Transhumanism and Religion Group (American Academy of Religion annual meeting in Baltimore)
Dates: November 23 – 26, 2013
Location: Baltimore, Maryland
This Group welcomes papers on any aspect of transhumanism and religion and seeks perspectives from a variety of religious traditions. We encourage feminist analyses and more overtly philosophical critiques of posthuman discourse and we encourage original research. Papers may identify and critically evaluate any implicit religious beliefs, practices, and values that might underlie key transhumanist claims, goals, values, and assumptions. For example, are there operative notions of anthropology, soteriology, ethics, and eschatology at play in transhumanist quests? Papers might consider how transhumanism challenges religious traditions to develop their own ideas of the human future; in particular, the prospect of human transformation, whether by technological or other means. Papers may provide critical and constructive assessments of an envisioned future that place greater confidence in nanotechnology, robotics, and information technology to achieve virtual immortality and create a superior posthuman species.

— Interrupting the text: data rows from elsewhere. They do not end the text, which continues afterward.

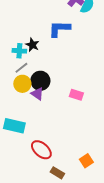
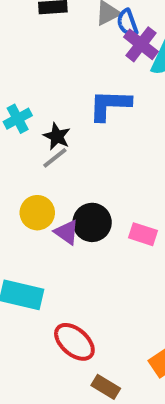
cyan cross: (19, 51) -> (18, 119), moved, turned -32
gray line: (21, 68) -> (55, 158), moved
black circle: (40, 81) -> (92, 222), moved

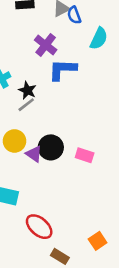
purple cross: (141, 44) -> (46, 45), moved

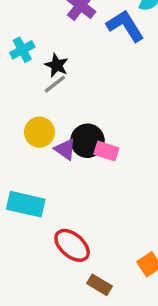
blue L-shape: (62, 70) -> (125, 26), moved, turned 56
pink rectangle: (85, 155) -> (106, 151), moved

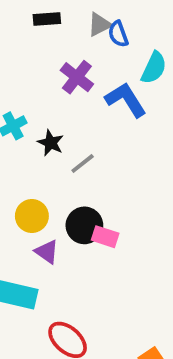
gray line: (55, 84) -> (83, 163), moved
purple triangle: (65, 149) -> (47, 252), moved

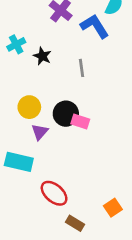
gray line: (83, 163) -> (81, 68), moved, turned -60
purple triangle: (47, 252) -> (40, 132), turned 36

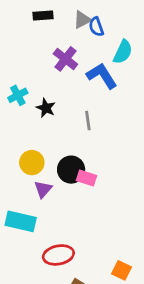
red ellipse: (54, 193) -> (58, 255), turned -52
orange square: (113, 208) -> (121, 270), turned -30

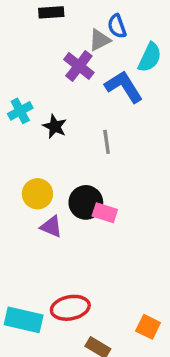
gray triangle: (82, 20) -> (100, 40), moved
purple triangle: (43, 189) -> (51, 227), turned -48
cyan rectangle: (21, 221) -> (24, 320), moved

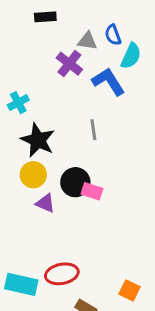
blue semicircle: (117, 26) -> (113, 35), moved
gray triangle: (100, 40) -> (87, 41), turned 35
black star: (55, 126) -> (38, 140), moved, size x1.6

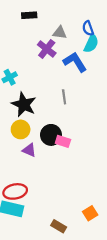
blue semicircle: (113, 35) -> (88, 28), moved
red ellipse: (62, 274) -> (15, 191), moved
orange square: (129, 290) -> (90, 213), turned 32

American Academy Of Religion Transhumanism And Religion Group Mission Statement
“Transhumanism” or “human enhancement” refers to an intellectual and cultural movement that advocates the use of a variety of emerging technologies. The convergence of these technologies may make it possible to take control of human evolution, providing for the enhancement of human mental and physical abilities deemed desirable and the amelioration of aspects of the human condition regarded as undesirable. These enhancements include the radical extension of healthy human life. If these enhancements become widely available, it would arguably have a more radical impact than any other development in human history — one need only reflect briefly on the economic, political, and social implications of some of the extreme enhancement possibilities. The implications for religion and the religious dimensions of human enhancement technologies are enormous and are addressed in our Group. We are interested in encouraging and providing a forum for a broad array of input from scholars, including Asian and feminist perspectives.